### Available data
*** Block opens ***
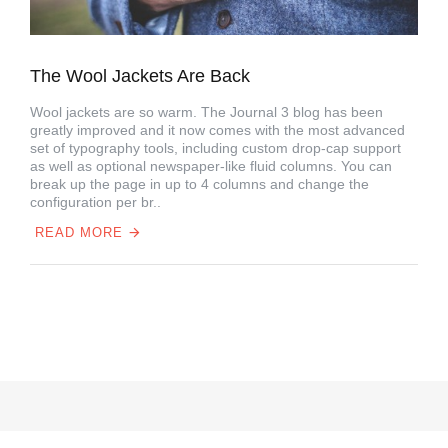
The Wool Jackets Are Back
Wool jackets are so warm. The Journal 3 blog has been
greatly improved and it now comes with the most advanced
set of typography tools, including custom drop-cap support
as well as optional newspaper-like fluid columns. You can
break up the page in up to 4 columns and change the
configuration per br..
READ MORE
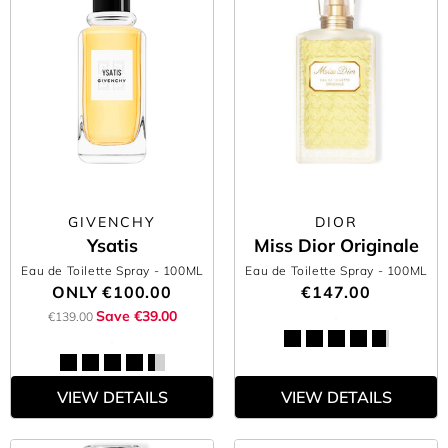
GIVENCHY
DIOR
Ysatis
Miss Dior Originale
Eau de Toilette Spray
- 100ML
Eau de Toilette Spray
- 100ML
ONLY
€100.00
€147.00
Save €39.00
€139.00
VIEW DETAILS
VIEW DETAILS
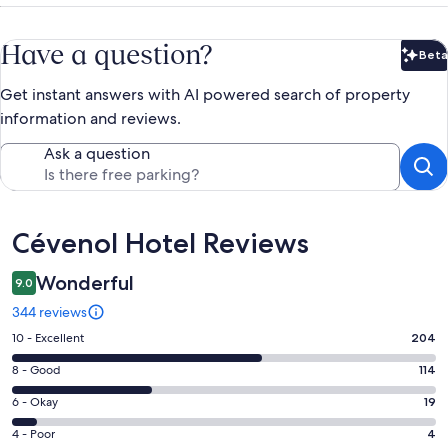
Have a question?
Beta
Bet
Get instant answers with AI powered search of property
information and reviews.
Ask a question
Reviews
Cévenol Hotel Reviews
Wonderful
9.0
344 reviews
Rating
10 - Excellent
204
10
Rating
8 - Good
114
-
8
Excellent.
Rating
6 - Okay
19
-
204
6
Good.
Rating
4 - Poor
4
out
-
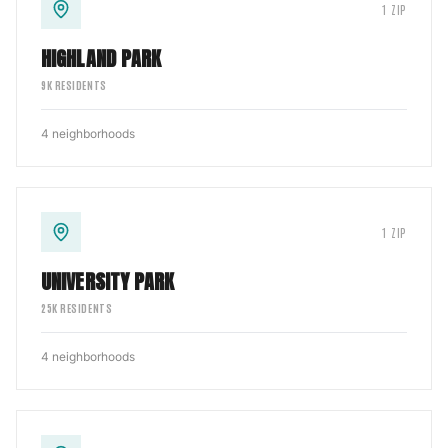
1
ZIP
HIGHLAND PARK
9
K RESIDENTS
4
neighborhoods
1
ZIP
UNIVERSITY PARK
25
K RESIDENTS
4
neighborhoods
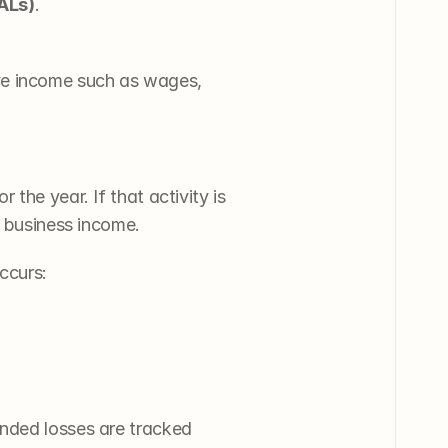
PALs)
.
ve income such as wages, 
the year. If that activity is 
g business income.
ccurs:
nded losses are tracked 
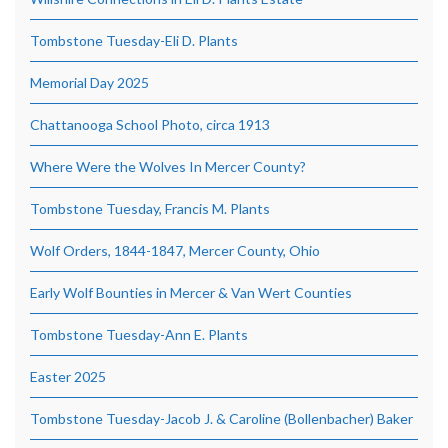
Tombstone Tuesday-Eli D. Plants
Memorial Day 2025
Chattanooga School Photo, circa 1913
Where Were the Wolves In Mercer County?
Tombstone Tuesday, Francis M. Plants
Wolf Orders, 1844-1847, Mercer County, Ohio
Early Wolf Bounties in Mercer & Van Wert Counties
Tombstone Tuesday-Ann E. Plants
Easter 2025
Tombstone Tuesday-Jacob J. & Caroline (Bollenbacher) Baker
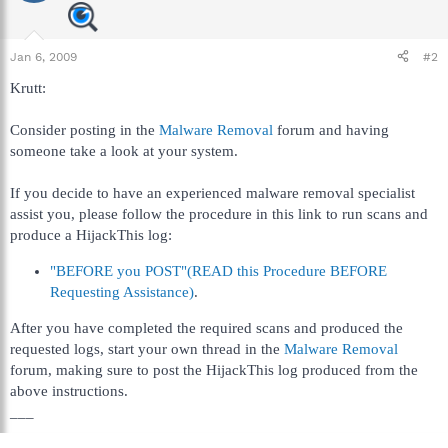
Jan 6, 2009
#2
Krutt:
Consider posting in the
Malware Removal
forum and having
someone take a look at your system.
If you decide to have an experienced malware removal specialist
assist you, please follow the procedure in this link to run scans and
produce a HijackThis log:
"BEFORE you POST"(READ this Procedure BEFORE
Requesting Assistance)
.
After you have completed the required scans and produced the
requested logs, start your own thread in the
Malware Removal
forum, making sure to post the HijackThis log produced from the
above instructions.
___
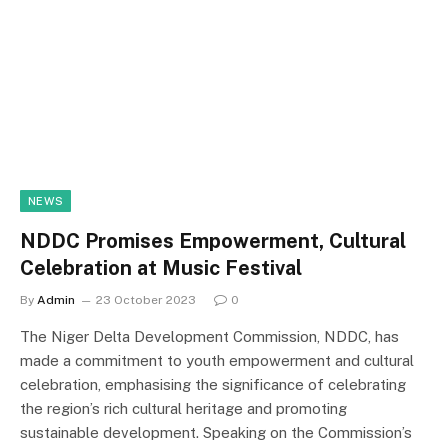
NEWS
NDDC Promises Empowerment, Cultural
Celebration at Music Festival
By
Admin
23 October 2023
0
The Niger Delta Development Commission, NDDC, has
made a commitment to youth empowerment and cultural
celebration, emphasising the significance of celebrating
the region’s rich cultural heritage and promoting
sustainable development. Speaking on the Commission’s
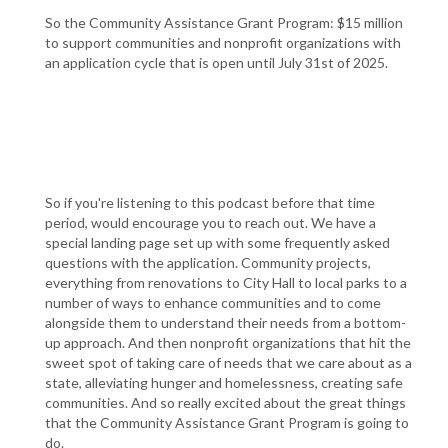
So the Community Assistance Grant Program: $15 million
to support communities and nonprofit organizations with
an application cycle that is open until July 31st of 2025.
So if you're listening to this podcast before that time
period, would encourage you to reach out. We have a
special landing page set up with some frequently asked
questions with the application. Community projects,
everything from renovations to City Hall to local parks to a
number of ways to enhance communities and to come
alongside them to understand their needs from a bottom-
up approach. And then nonprofit organizations that hit the
sweet spot of taking care of needs that we care about as a
state, alleviating hunger and homelessness, creating safe
communities. And so really excited about the great things
that the Community Assistance Grant Program is going to
do.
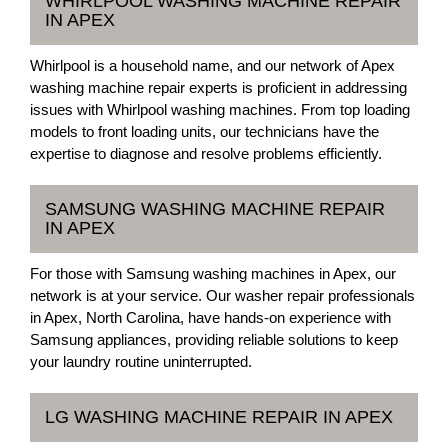
WHIRLPOOL WASHING MACHINE REPAIR
IN APEX
Whirlpool is a household name, and our network of Apex
washing machine repair experts is proficient in addressing
issues with Whirlpool washing machines. From top loading
models to front loading units, our technicians have the
expertise to diagnose and resolve problems efficiently.
SAMSUNG WASHING MACHINE REPAIR
IN APEX
For those with Samsung washing machines in Apex, our
network is at your service. Our washer repair professionals
in Apex, North Carolina, have hands-on experience with
Samsung appliances, providing reliable solutions to keep
your laundry routine uninterrupted.
LG WASHING MACHINE REPAIR IN APEX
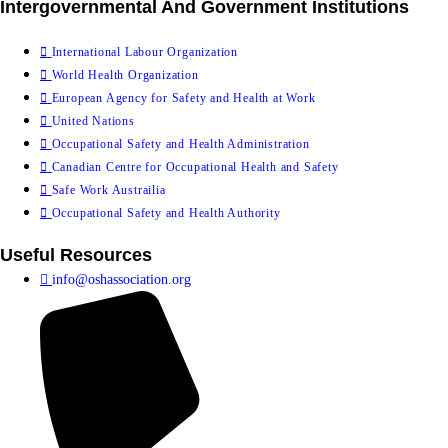
Intergovernmental And Government Institutions
International Labour Organization
World Health Organization
European Agency for Safety and Health at Work
United Nations
Occupational Safety and Health Administration
Canadian Centre for Occupational Health and Safety
Safe Work Austrailia
Occupational Safety and Health Authority
Useful Resources
info@oshassociation.org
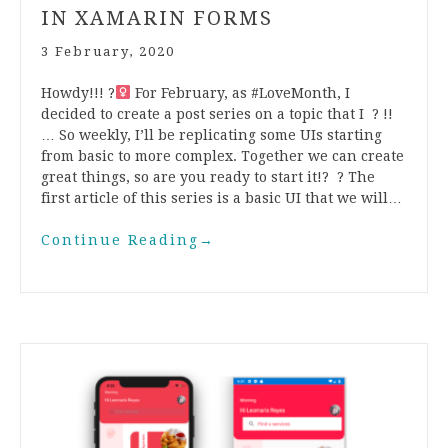
IN XAMARIN FORMS
3 February, 2020
Howdy!!! ?‍
For February, as #LoveMonth, I
decided to create a post series on a topic that I ? !!
… So weekly, I’ll be replicating some UIs starting
from basic to more complex. Together we can create
great things, so are you ready to start it!? ? The
first article of this series is a basic UI that we will…
Continue Reading
→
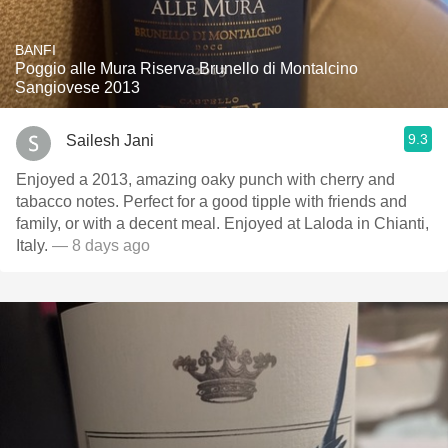
BANFI
Poggio alle Mura Riserva Brunello di Montalcino
Sangiovese 2013
9.3
Sailesh Jani
Enjoyed a 2013, amazing oaky punch with cherry and
tabacco notes. Perfect for a good tipple with friends and
family, or with a decent meal. Enjoyed at Laloda in Chianti,
Italy.
— 8 days ago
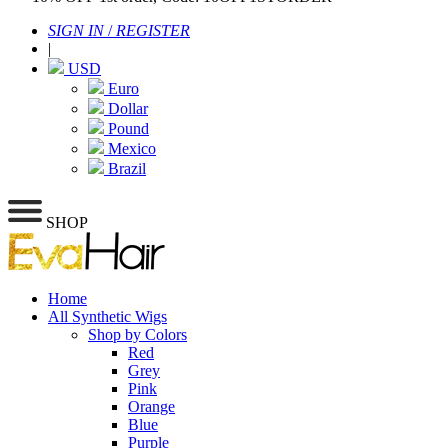
SIGN IN
/
REGISTER
|
USD
Euro
Dollar
Pound
Mexico
Brazil
SHOP
Home
All Synthetic Wigs
Shop by Colors
Red
Grey
Pink
Orange
Blue
Purple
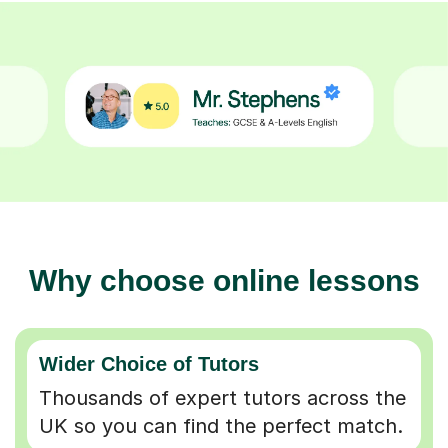
Why choose online lessons
Wider Choice of Tutors
Thousands of expert tutors across the
UK so you can find the perfect match.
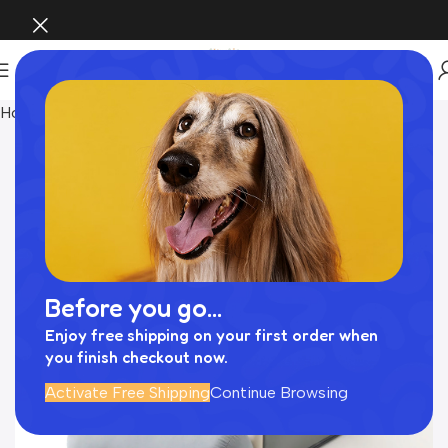
Home
INTERIOR
Before you go...
Enjoy free shipping on your first order when
you finish checkout now.
Activate Free Shipping
Continue Browsing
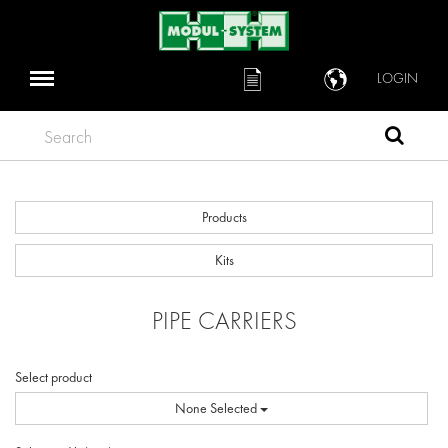
LOGIN
Search
Products
Kits
PIPE CARRIERS
Select product
None Selected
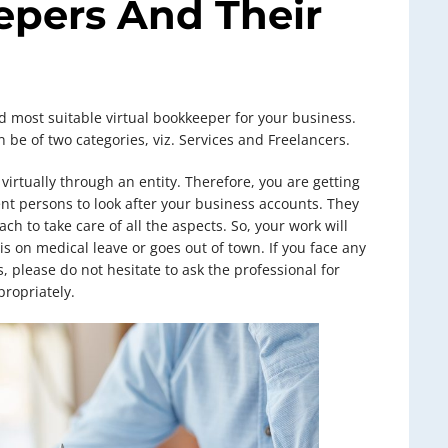
epers And Their
d most suitable virtual bookkeeper for your business.
 be of two categories, viz. Services and Freelancers.
virtually through an entity. Therefore, you are getting
nt persons to look after your business accounts. They
h to take care of all the aspects. So, your work will
is on medical leave or goes out of town. If you face any
, please do not hesitate to ask the professional for
ropriately.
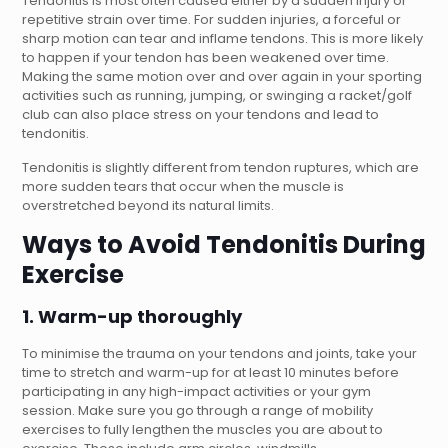
Tendonitis is most often caused either by a sudden injury or
repetitive strain over time. For sudden injuries, a forceful or
sharp motion can tear and inflame tendons. This is more likely
to happen if your tendon has been weakened over time.
Making the same motion over and over again in your sporting
activities such as running, jumping, or swinging a racket/golf
club can also place stress on your tendons and lead to
tendonitis.
Tendonitis is slightly different from tendon ruptures, which are
more sudden tears that occur when the muscle is
overstretched beyond its natural limits.
Ways to Avoid Tendonitis During
Exercise
1. Warm-up thoroughly
To minimise the trauma on your tendons and joints, take your
time to stretch and warm-up for at least 10 minutes before
participating in any high-impact activities or your gym
session. Make sure you go through a range of mobility
exercises to fully lengthen the muscles you are about to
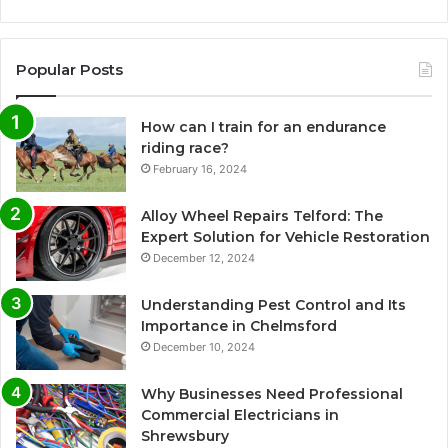
Popular Posts
How can I train for an endurance
riding race?
February 16, 2024
Alloy Wheel Repairs Telford: The
Expert Solution for Vehicle Restoration
December 12, 2024
Understanding Pest Control and Its
Importance in Chelmsford
December 10, 2024
Why Businesses Need Professional
Commercial Electricians in
Shrewsbury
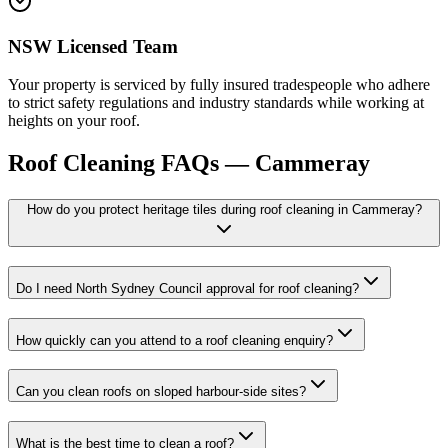
NSW Licensed Team
Your property is serviced by fully insured tradespeople who adhere
to strict safety regulations and industry standards while working at
heights on your roof.
Roof Cleaning
FAQs —
Cammeray
How do you protect heritage tiles during roof cleaning in Cammeray?
Do I need North Sydney Council approval for roof cleaning?
How quickly can you attend to a roof cleaning enquiry?
Can you clean roofs on sloped harbour-side sites?
What is the best time to clean a roof?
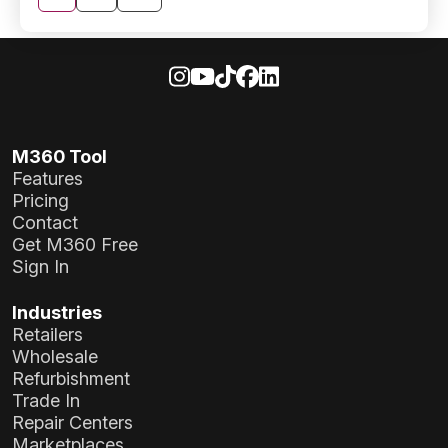
pagination
M360 Tool
Features
Pricing
Contact
Get M360 Free
Sign In
Industries
Retailers
Wholesale
Refurbishment
Trade In
Repair Centers
Marketplaces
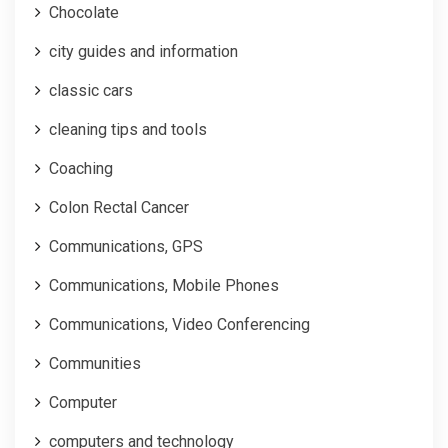
Chocolate
city guides and information
classic cars
cleaning tips and tools
Coaching
Colon Rectal Cancer
Communications, GPS
Communications, Mobile Phones
Communications, Video Conferencing
Communities
Computer
computers and technology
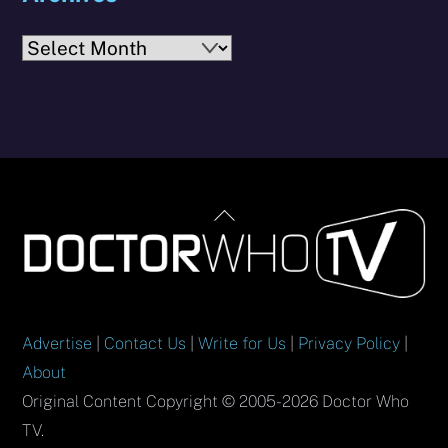
Archives
Back
To
Top
Advertise
|
Contact Us
|
Write for Us
|
Privacy Policy
|
About
Original Content Copyright © 2005-2026 Doctor Who
TV.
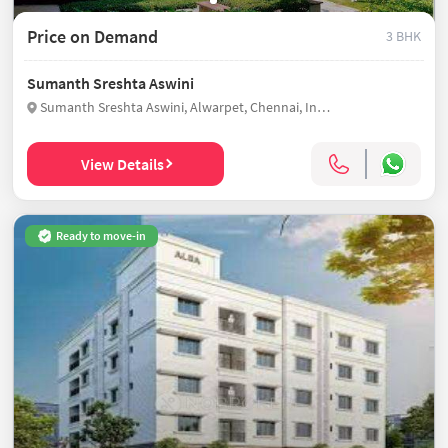
Price on Demand
3 BHK
Sumanth Sreshta Aswini
Sumanth Sreshta Aswini, Alwarpet, Chennai, India
View Details
Ready to move-in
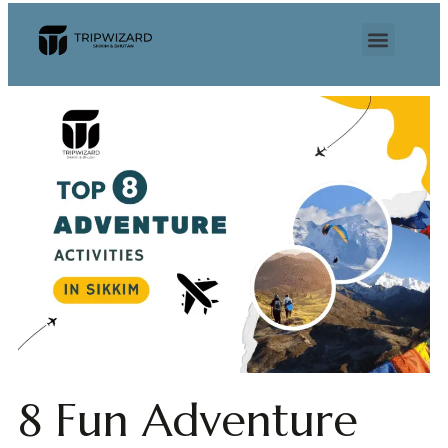
8 Fun Adventure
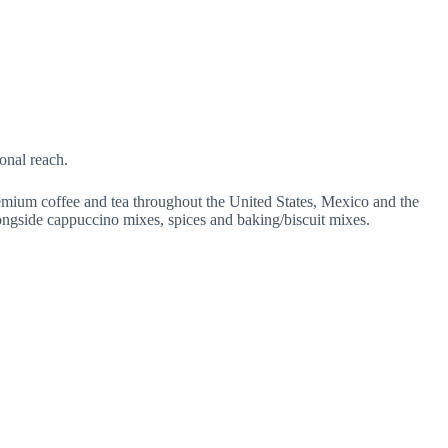
onal reach.
emium coffee and tea throughout the United States, Mexico and the
ongside cappuccino mixes, spices and baking/biscuit mixes.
*** Block closes ***
### Task prompt
Reproduce the listing above exactly, excluding all pictures.

### Reply to the task
The Wool Jackets Are Back
Wool jackets are so warm. The Journal 3 blog has been
greatly improved and it now comes with the most advanced
set of typography tools, including custom drop-cap support
as well as optional newspaper-like fluid columns. You can
break up the page in up to 4 columns and change the
configuration per br..
READ MORE
GIVENCHY
DIOR
Ysatis
Miss Dior Originale
Eau de Toilette Spray
- 100ML
Eau de Toilette Spray
- 100ML
ONLY
€100.00
€147.00
Save €39.00
€139.00
VIEW DETAILS
VIEW DETAILS
Have a question?
Beta
Bet
Get instant answers with AI powered search of property
information and reviews.
Ask a question
Reviews
Cévenol Hotel Reviews
Wonderful
9.0
344 reviews
Rating
10 - Excellent
204
10
Rating
8 - Good
114
-
8
Excellent.
Rating
6 - Okay
19
-
204
6
Good.
Rating
4 - Poor
4
out
-
1
ZIP
HIGHLAND PARK
9
K RESIDENTS
4
neighborhoods
1
ZIP
UNIVERSITY PARK
25
K RESIDENTS
4
neighborhoods
PALs)
.
ve income such as wages, 
the year. If that activity is 
g business income.
ccurs:
nded losses are tracked 
Tombstone Tuesday-Eli D. Plants
Memorial Day 2025
Chattanooga School Photo, circa 1913
Where Were the Wolves In Mercer County?
Tombstone Tuesday, Francis M. Plants
Wolf Orders, 1844-1847, Mercer County, Ohio
Early Wolf Bounties in Mercer & Van Wert Counties
Tombstone Tuesday-Ann E. Plants
Easter 2025
Tombstone Tuesday-Jacob J. & Caroline (Bollenbacher) Baker
Jan 6, 2009
#2
Krutt:
Consider posting in the
Malware Removal
forum and having
someone take a look at your system.
If you decide to have an experienced malware removal specialist
assist you, please follow the procedure in this link to run scans and
produce a HijackThis log:
"BEFORE you POST"(READ this Procedure BEFORE
Requesting Assistance)
.
After you have completed the required scans and produced the
requested logs, start your own thread in the
Malware Removal
forum, making sure to post the HijackThis log produced from the
above instructions.
___
NEWS
NDDC Promises Empowerment, Cultural
Celebration at Music Festival
By
Admin
23 October 2023
0
The Niger Delta Development Commission, NDDC, has
made a commitment to youth empowerment and cultural
celebration, emphasising the significance of celebrating
the region’s rich cultural heritage and promoting
sustainable development. Speaking on the Commission’s
So the Community Assistance Grant Program: $15 million
to support communities and nonprofit organizations with
an application cycle that is open until July 31st of 2025.
So if you're listening to this podcast before that time
period, would encourage you to reach out. We have a
special landing page set up with some frequently asked
questions with the application. Community projects,
everything from renovations to City Hall to local parks to a
number of ways to enhance communities and to come
alongside them to understand their needs from a bottom-
up approach. And then nonprofit organizations that hit the
sweet spot of taking care of needs that we care about as a
state, alleviating hunger and homelessness, creating safe
communities. And so really excited about the great things
that the Community Assistance Grant Program is going to
do.
WHIRLPOOL WASHING MACHINE REPAIR
IN APEX
Whirlpool is a household name, and our network of Apex
washing machine repair experts is proficient in addressing
issues with Whirlpool washing machines. From top loading
models to front loading units, our technicians have the
expertise to diagnose and resolve problems efficiently.
SAMSUNG WASHING MACHINE REPAIR
IN APEX
For those with Samsung washing machines in Apex, our
network is at your service. Our washer repair professionals
in Apex, North Carolina, have hands-on experience with
Samsung appliances, providing reliable solutions to keep
your laundry routine uninterrupted.
LG WASHING MACHINE REPAIR IN APEX
Intergovernmental And Government Institutions
International Labour Organization
World Health Organization
European Agency for Safety and Health at Work
United Nations
Occupational Safety and Health Administration
Canadian Centre for Occupational Health and Safety
Safe Work Austrailia
Occupational Safety and Health Authority
Useful Resources
info@oshassociation.org
IN XAMARIN FORMS
3 February, 2020
Howdy!!! ?‍
For February, as #LoveMonth, I
decided to create a post series on a topic that I ? !!
… So weekly, I’ll be replicating some UIs starting
from basic to more complex. Together we can create
great things, so are you ready to start it!? ? The
first article of this series is a basic UI that we will…
Continue Reading
→
BANFI
Poggio alle Mura Riserva Brunello di Montalcino
Sangiovese 2013
9.3
Sailesh Jani
Enjoyed a 2013, amazing oaky punch with cherry and
tabacco notes. Perfect for a good tipple with friends and
family, or with a decent meal. Enjoyed at Laloda in Chianti,
Italy.
— 8 days ago
SIGN IN
/
REGISTER
|
USD
Euro
Dollar
Pound
Mexico
Brazil
SHOP
Home
All Synthetic Wigs
Shop by Colors
Red
Grey
Pink
Orange
Blue
Purple
Why choose online lessons
Wider Choice of Tutors
Thousands of expert tutors across the
UK so you can find the perfect match.
Home
INTERIOR
Before you go...
Enjoy free shipping on your first order when
you finish checkout now.
Activate Free Shipping
Continue Browsing
LOGIN
Search
Products
Kits
PIPE CARRIERS
Select product
None Selected
epers And Their
d most suitable virtual bookkeeper for your business.
 be of two categories, viz. Services and Freelancers.
virtually through an entity. Therefore, you are getting
nt persons to look after your business accounts. They
h to take care of all the aspects. So, your work will
is on medical leave or goes out of town. If you face any
, please do not hesitate to ask the professional for
ropriately.
Tendonitis is most often caused either by a sudden injury or
repetitive strain over time. For sudden injuries, a forceful or
sharp motion can tear and inflame tendons. This is more likely
to happen if your tendon has been weakened over time.
Making the same motion over and over again in your sporting
activities such as running, jumping, or swinging a racket/golf
club can also place stress on your tendons and lead to
tendonitis.
Tendonitis is slightly different from tendon ruptures, which are
more sudden tears that occur when the muscle is
overstretched beyond its natural limits.
Ways to Avoid Tendonitis During
Exercise
1. Warm-up thoroughly
To minimise the trauma on your tendons and joints, take your
time to stretch and warm-up for at least 10 minutes before
participating in any high-impact activities or your gym
session. Make sure you go through a range of mobility
exercises to fully lengthen the muscles you are about to
Popular Posts
How can I train for an endurance
riding race?
February 16, 2024
Alloy Wheel Repairs Telford: The
Expert Solution for Vehicle Restoration
December 12, 2024
Understanding Pest Control and Its
Importance in Chelmsford
December 10, 2024
Why Businesses Need Professional
Commercial Electricians in
Shrewsbury
NSW Licensed Team
Your property is serviced by fully insured tradespeople who adhere
to strict safety regulations and industry standards while working at
heights on your roof.
Roof Cleaning
FAQs —
Cammeray
How do you protect heritage tiles during roof cleaning in Cammeray?
Do I need North Sydney Council approval for roof cleaning?
How quickly can you attend to a roof cleaning enquiry?
Can you clean roofs on sloped harbour-side sites?
What is the best time to clean a roof?
pagination
M360 Tool
Features
Pricing
Contact
Get M360 Free
Sign In
Industries
Retailers
Wholesale
Refurbishment
Trade In
Repair Centers
Marketplaces
Chocolate
city guides and information
classic cars
cleaning tips and tools
Coaching
Colon Rectal Cancer
Communications, GPS
Communications, Mobile Phones
Communications, Video Conferencing
Communities
Computer
computers and technology
Archives
Back
To
Top
Advertise
|
Contact Us
|
Write for Us
|
Privacy Policy
|
About
Original Content Copyright © 2005-2026 Doctor Who
TV.
Price on Demand
3 BHK
Sumanth Sreshta Aswini
Sumanth Sreshta Aswini, Alwarpet, Chennai, India
View Details
Ready to move-in
8 Fun Adventure
onal reach.
emium coffee and tea throughout the United States, Mexico and the
ongside cappuccino mixes, spices and baking/biscuit mixes.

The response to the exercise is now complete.